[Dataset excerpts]
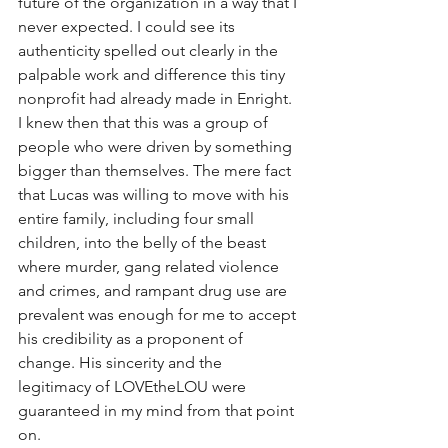
future of the organization in a way that I 
never expected. I could see its 
authenticity spelled out clearly in the 
palpable work and difference this tiny 
nonprofit had already made in Enright. 
I knew then that this was a group of 
people who were driven by something 
bigger than themselves. The mere fact 
that Lucas was willing to move with his 
entire family, including four small 
children, into the belly of the beast 
where murder, gang related violence 
and crimes, and rampant drug use are 
prevalent was enough for me to accept 
his credibility as a proponent of 
change. His sincerity and the 
legitimacy of LOVEtheLOU were 
guaranteed in my mind from that point 
on.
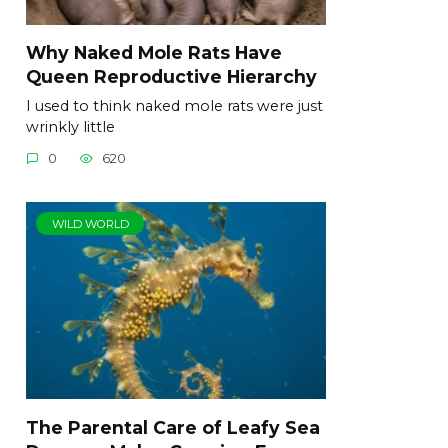
Why Naked Mole Rats Have
Queen Reproductive Hierarchy
I used to think naked mole rats were just
wrinkly little
0
620
WILD WORLD
The Parental Care of Leafy Sea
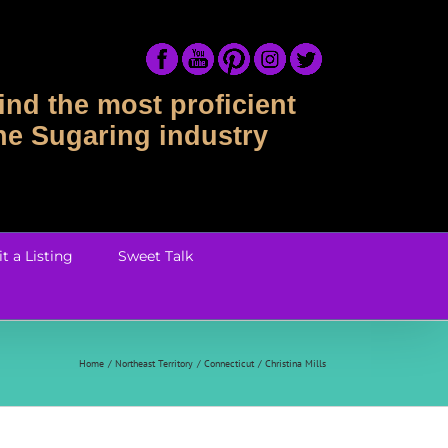
ind the most proficient
the Sugaring industry
t a Listing
Sweet Talk
Home
Northeast Territory
Connecticut
Christina Mills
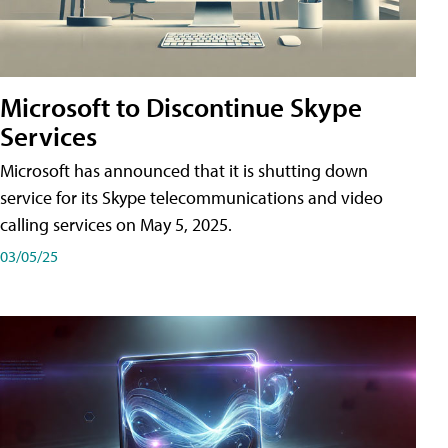
Microsoft to Discontinue Skype
Services
Microsoft has announced that it is shutting down
service for its Skype telecommunications and video
calling services on May 5, 2025.
03/05/25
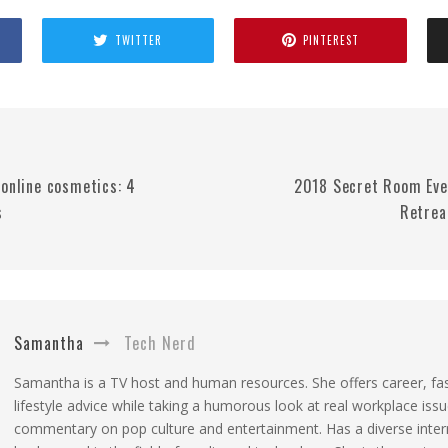
TWITTER
PINTEREST
 online cosmetics: 4
2018 Secret Room Eve
s
Retrea
Samantha
Tech Nerd
Samantha is a TV host and human resources. She offers career, fa
lifestyle advice while taking a humorous look at real workplace iss
commentary on pop culture and entertainment. Has a diverse inter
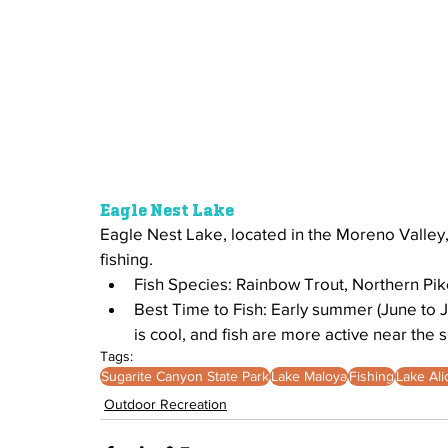
Eagle Nest Lake
Eagle Nest Lake, located in the Moreno Valley, 
fishing.
Fish Species: Rainbow Trout, Northern Pik
Best Time to Fish: Early summer (June to J
is cool, and fish are more active near the s
Tags:
Sugarite Canyon State Park
Lake Maloya
Fishing
Lake Ali
Outdoor Recreation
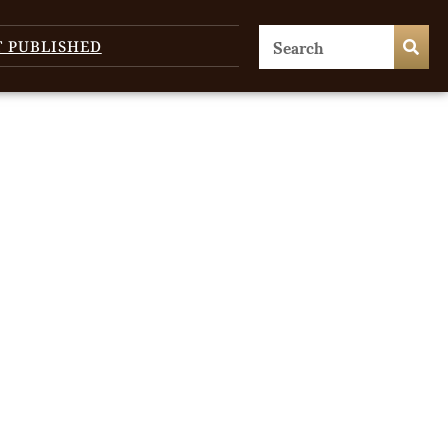
T PUBLISHED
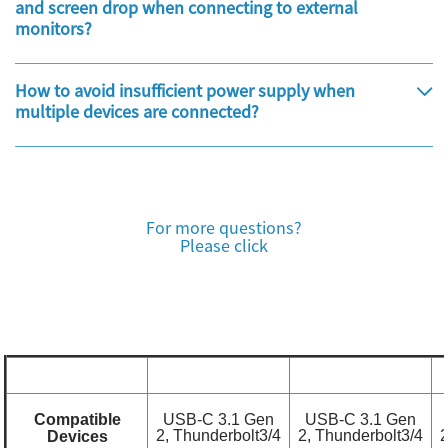
and screen drop when connecting to external
monitors?
How to avoid insufficient power supply when
multiple devices are connected?
For more questions?
Please click
Compatible
USB-C 3.1 Gen
USB-C 3.1 Gen
2, Thunderbolt3/4
2, Thunderbolt3/4
2
Devices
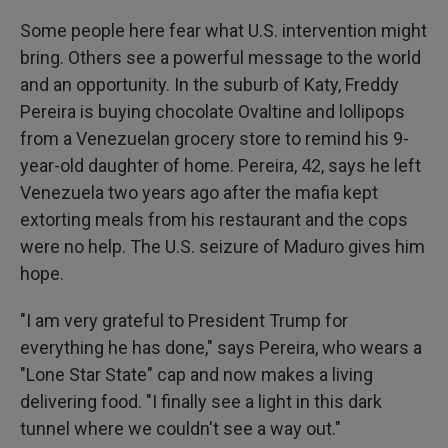
Some people here fear what U.S. intervention might
bring. Others see a powerful message to the world
and an opportunity. In the suburb of Katy, Freddy
Pereira is buying chocolate Ovaltine and lollipops
from a Venezuelan grocery store to remind his 9-
year-old daughter of home. Pereira, 42, says he left
Venezuela two years ago after the mafia kept
extorting meals from his restaurant and the cops
were no help. The U.S. seizure of Maduro gives him
hope.
"I am very grateful to President Trump for
everything he has done," says Pereira, who wears a
"Lone Star State" cap and now makes a living
delivering food. "I finally see a light in this dark
tunnel where we couldn't see a way out."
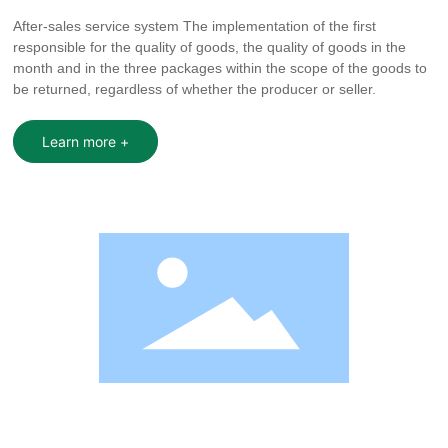
After-sales service system The implementation of the first
responsible for the quality of goods, the quality of goods in the
month and in the three packages within the scope of the goods to
be returned, regardless of whether the producer or seller.
Learn more +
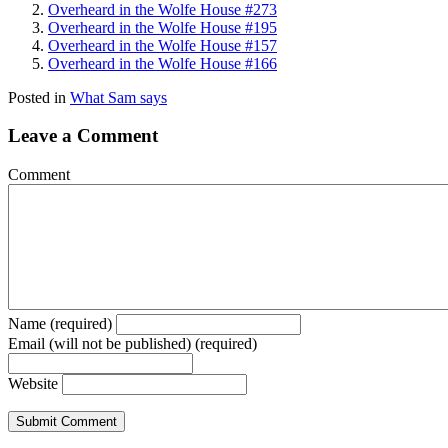
Overheard in the Wolfe House #273
Overheard in the Wolfe House #195
Overheard in the Wolfe House #157
Overheard in the Wolfe House #166
Posted in
What Sam says
Leave a Comment
Comment
Name (required)
Email (will not be published) (required)
Website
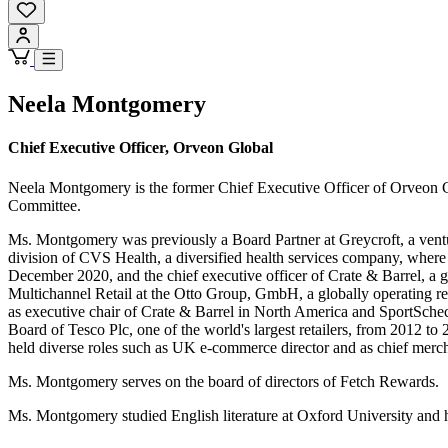
Neela Montgomery
Chief Executive Officer, Orveon Global
Neela Montgomery is the former Chief Executive Officer of Orveon G
Committee.
Ms. Montgomery was previously a Board Partner at Greycroft, a ventu
division of CVS Health, a diversified health services company, whe
December 2020, and the chief executive officer of Crate & Barrel, a
Multichannel Retail at the Otto Group, GmbH, a globally operating re
as executive chair of Crate & Barrel in North America and SportSch
Board of Tesco Plc, one of the world's largest retailers, from 2012 t
held diverse roles such as UK e-commerce director and as chief merc
Ms. Montgomery serves on the board of directors of Fetch Rewards.
Ms. Montgomery studied English literature at Oxford University and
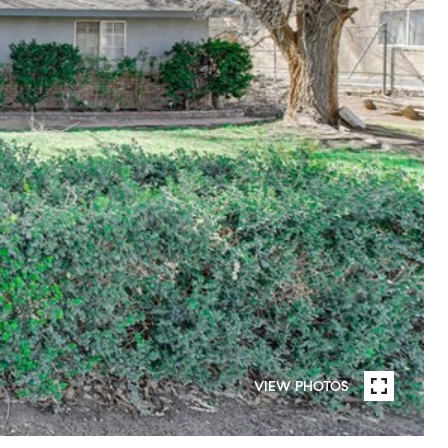
VIEW PHOTOS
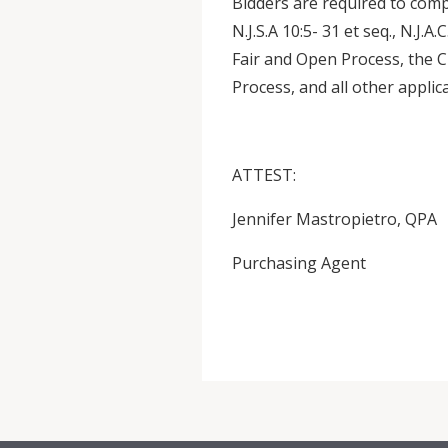
Bidders are required to comp
N.J.S.A 10:5- 31 et seq., N.J.A
Fair and Open Process, the 
Process, and all other applic
ATTEST:
Jennifer Mastropietro, QPA
Purchasing Agent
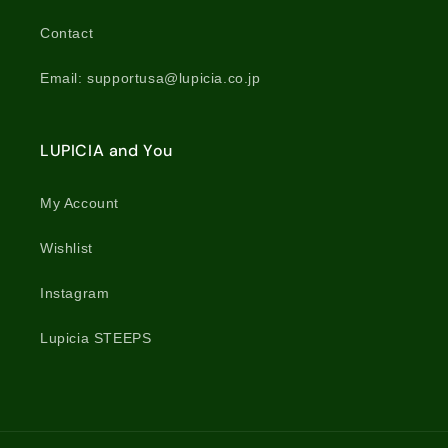
Contact
Email: supportusa@lupicia.co.jp
LUPICIA and You
My Account
Wishlist
Instagram
Lupicia STEEPS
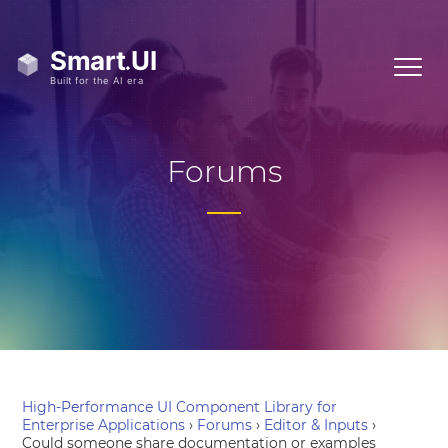
Forums
High-Performance UI Component Library for
Enterprise Applications
›
Forums
›
Editor & Inputs
›
Could someone share documentation or examples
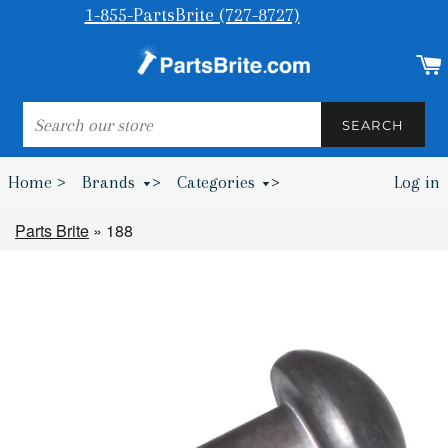
1-855-PartsBrite (727-8727)
SEARCH
SEARCH
Home >
Brands
>
Categories
>
Log in
Bumpers & Wheel Chocks >
Parts Brite
»
188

--- Problem ---
Return, exactly as they stand, the lines above from the one with "Name (required)" to the one with "as executive chair", omitting any pictures among them.

--- Your response ---
Name (required)
Email (will not be published) (required)
Website
Neela Montgomery
Chief Executive Officer, Orveon Global
Neela Montgomery is the former Chief Executive Officer of Orveon G
Committee.
Ms. Montgomery was previously a Board Partner at Greycroft, a ventu
division of CVS Health, a diversified health services company, whe
December 2020, and the chief executive officer of Crate & Barrel, a
Multichannel Retail at the Otto Group, GmbH, a globally operating re
as executive chair of Crate & Barrel in North America and SportSch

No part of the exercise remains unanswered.